Okla. cop who fatally shot unarmed Terrence Crutcher resigns after acquittal
A white Oklahoma police officer, recently acquitted of fatally shooting an unarmed black man, has submitted her resignation from the Tulsa Police Department.

Officer Betty Shelby, 43, submitted her resignation from the police department on Friday and said her desk job made her feel isolated from her colleagues. Her resignation will be effective August 3.

The officer had been working in an administrative role at the police department since she returned to work days after her acquittal.

Shelby said she was praying for healing for the family of Terence Crutcher, who died after she opened fire in September 2016.

"As I have stated before, the incident with Terence Crutcher was a tragedy for everyone involved, and I am sorry he lost his life," Shelby said. "I will continue to pray for the unity of our community, the safety of our citizens and our police officers."

Her attorney, Shannon McMurray, told the Associated Press that she was not sure what Shelby will do next. There had been no agreement in place for a payout.

It was not clear whether the police chief has received Shelby's letter, Tulsa police spokesman Sergeant Shane Tuell told AP, adding that he couldn't comment until that document is in hand.

In May, following a one-week trial, a jury acquitted Shelby of manslaughter after deliberating for nine hours.

Crutcher was on his way home from his night class at Tulsa Community College on September 16, 2016, when he pulled his SUV over because he was experiencing car trouble.

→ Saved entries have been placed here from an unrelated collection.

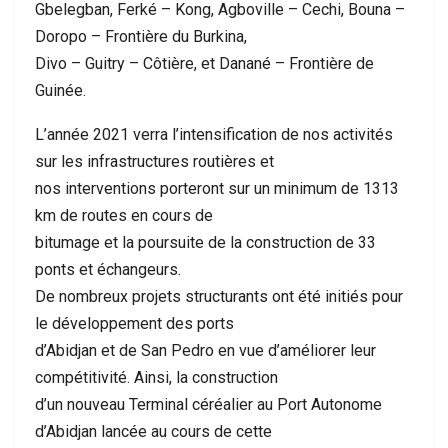
Gbelegban, Ferké – Kong, Agboville – Cechi, Bouna –
Doropo – Frontière du Burkina,
Divo – Guitry – Côtière, et Danané – Frontière de
Guinée.
L’année 2021 verra l’intensification de nos activités
sur les infrastructures routières et
nos interventions porteront sur un minimum de 1313
km de routes en cours de
bitumage et la poursuite de la construction de 33
ponts et échangeurs.
De nombreux projets structurants ont été initiés pour
le développement des ports
d’Abidjan et de San Pedro en vue d’améliorer leur
compétitivité. Ainsi, la construction
d’un nouveau Terminal céréalier au Port Autonome
d’Abidjan lancée au cours de cette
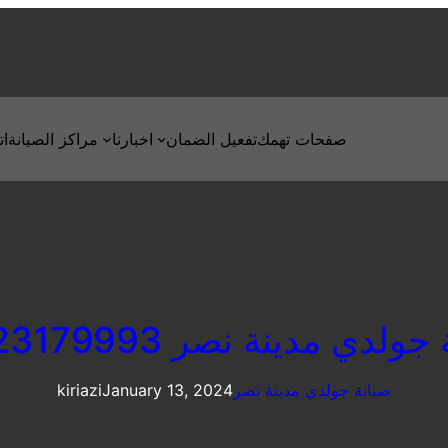
صفحات تهمك
تفعيل الضمان
اخبارنا
مراكز الصيانة
ات
ولدي مدينة نصر 01223179993
صيانة جولدي مدينة نصر
January 13, 2024
kiriazi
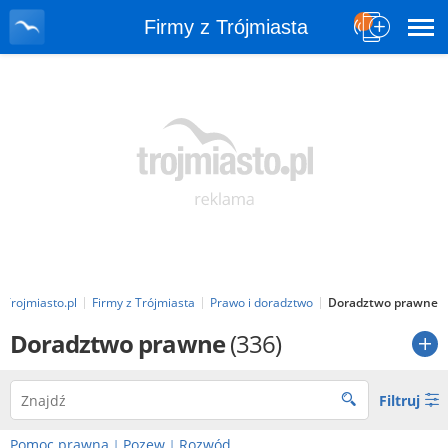
Firmy z Trójmiasta
Trojmiasto.pl
Firmy z Trójmiasta
Prawo i doradztwo
Doradztwo prawne
Doradztwo prawne
(336)
Filtruj
Pomoc prawna
Pozew
Rozwód
|
|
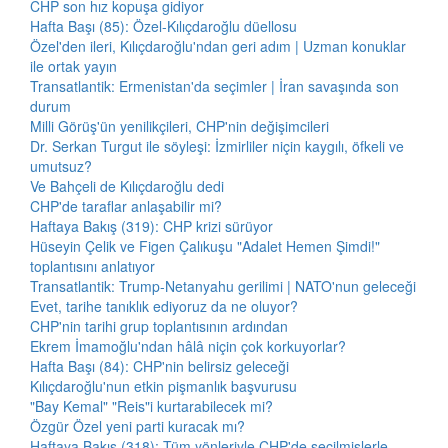
CHP son hız kopuşa gidiyor
Hafta Başı (85): Özel-Kılıçdaroğlu düellosu
Özel'den ileri, Kılıçdaroğlu'ndan geri adım | Uzman konuklar
ile ortak yayın
Transatlantik: Ermenistan'da seçimler | İran savaşında son
durum
Milli Görüş'ün yenilikçileri, CHP'nin değişimcileri
Dr. Serkan Turgut ile söyleşi: İzmirliler niçin kaygılı, öfkeli ve
umutsuz?
Ve Bahçeli de Kılıçdaroğlu dedi
CHP'de taraflar anlaşabilir mi?
Haftaya Bakış (319): CHP krizi sürüyor
Hüseyin Çelik ve Figen Çalıkuşu "Adalet Hemen Şimdi!"
toplantısını anlatıyor
Transatlantik: Trump-Netanyahu gerilimi | NATO'nun geleceği
Evet, tarihe tanıklık ediyoruz da ne oluyor?
CHP'nin tarihi grup toplantısının ardından
Ekrem İmamoğlu'ndan hâlâ niçin çok korkuyorlar?
Hafta Başı (84): CHP'nin belirsiz geleceği
Kılıçdaroğlu'nun etkin pişmanlık başvurusu
"Bay Kemal" "Reis"i kurtarabilecek mi?
Özgür Özel yeni parti kuracak mı?
Haftaya Bakış (318): Tüm yönleriyle CHP'de seçilmişlerle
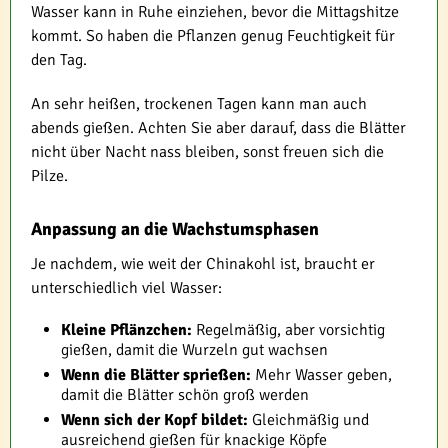
Wasser kann in Ruhe einziehen, bevor die Mittagshitze
kommt. So haben die Pflanzen genug Feuchtigkeit für
den Tag.
An sehr heißen, trockenen Tagen kann man auch
abends gießen. Achten Sie aber darauf, dass die Blätter
nicht über Nacht nass bleiben, sonst freuen sich die
Pilze.
Anpassung an die Wachstumsphasen
Je nachdem, wie weit der Chinakohl ist, braucht er
unterschiedlich viel Wasser:
Kleine Pflänzchen:
Regelmäßig, aber vorsichtig
gießen, damit die Wurzeln gut wachsen
Wenn die Blätter sprießen:
Mehr Wasser geben,
damit die Blätter schön groß werden
Wenn sich der Kopf bildet:
Gleichmäßig und
ausreichend gießen für knackige Köpfe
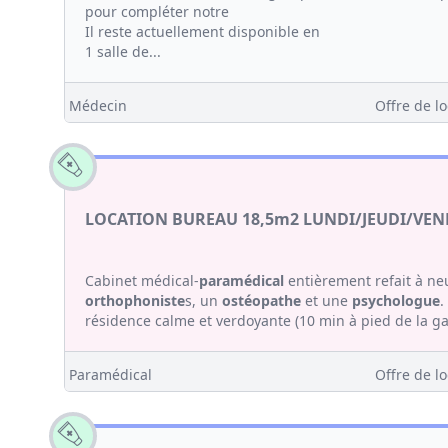
pour compléter notre
Il reste actuellement disponible en
1 salle de...
Médecin
Offre de lo
LOCATION BUREAU 18,5m2 LUNDI/JEUDI/V
Cabinet médical-
paramédical
entièrement refait à ne
orthophoniste
s, un
ostéopathe
et une
psychologue
.
résidence calme et verdoyante (10 min à pied de la ga
Paramédical
Offre de lo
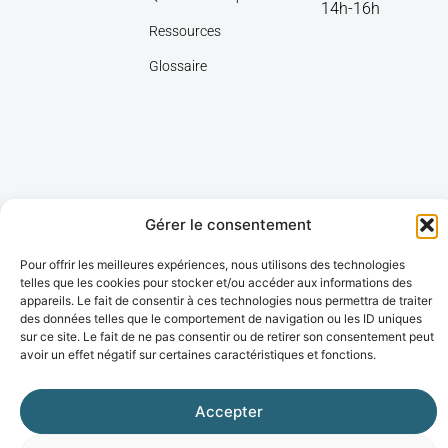
14h-16h
Ressources
Glossaire
Gérer le consentement
Pour offrir les meilleures expériences, nous utilisons des technologies
Plan du site
Aide et accessibilité
Mentions légales
Données personnelles
telles que les cookies pour stocker et/ou accéder aux informations des
Propulsé par l'agence web Marque Digitale
appareils. Le fait de consentir à ces technologies nous permettra de traiter
des données telles que le comportement de navigation ou les ID uniques
sur ce site. Le fait de ne pas consentir ou de retirer son consentement peut
avoir un effet négatif sur certaines caractéristiques et fonctions.
Accepter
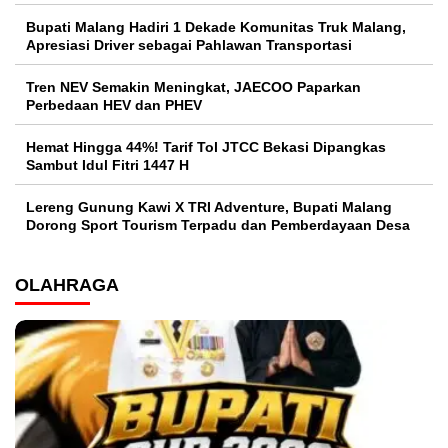
Bupati Malang Hadiri 1 Dekade Komunitas Truk Malang,
Apresiasi Driver sebagai Pahlawan Transportasi
Tren NEV Semakin Meningkat, JAECOO Paparkan
Perbedaan HEV dan PHEV
Hemat Hingga 44%! Tarif Tol JTCC Bekasi Dipangkas
Sambut Idul Fitri 1447 H
Lereng Gunung Kawi X TRI Adventure, Bupati Malang
Dorong Sport Tourism Terpadu dan Pemberdayaan Desa
OLAHRAGA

Shelby was on patrol that night and claimed she shot the 40-year-old father because she thought he was reaching for a gun, although police footage shows Crutcher had his hands in the air. He was unarmed during the encounter, in which he was standing near his vehicle in the middle of a street.

The backup officers’ dashcam and helicopter weren’t recording the beginning of the incident, but started when Crutcher’s hands were up. Crutcher was tasered by another officer as Shelby fired at him.

The shooting led to protests in Tulsa when video of the confrontation was published, bolstering a national debate in the US over alleged racial bias in law enforcement.

On September 22, the Tulsa County district attorney charged Shelby with first-degree manslaughter after the shooting was labeled a homicide.

In June, Crutcher's family filed a wrongful death lawsuit in federal court against Shelby and the city of Tulsa. They are seeking $75,000 in damages and calling for widespread reform in the Tulsa PD.

On Monday, the police officer who fatally shot Philando Castile in Minnesota last July was awarded a $48,500 payout to leave the St. Anthony Police Department.

The payout is in addition to “up to 600 hours” of accrued personal leave to be given to Jeronimo Yanez. The officer was making $72,612 a year at the time he shot Castile, the Minneapolis Star Tribune reported.

According to the agreement, Yanez was informed of the separation on June 30 and was given 10 days to consider. The agreement prevents Yanez from bringing any future claims related to Castile’s death.

Castile was shot five times and killed during a traffic stop last July while his girlfriend Diamond Reynolds and her four-year-old daughter were in the car.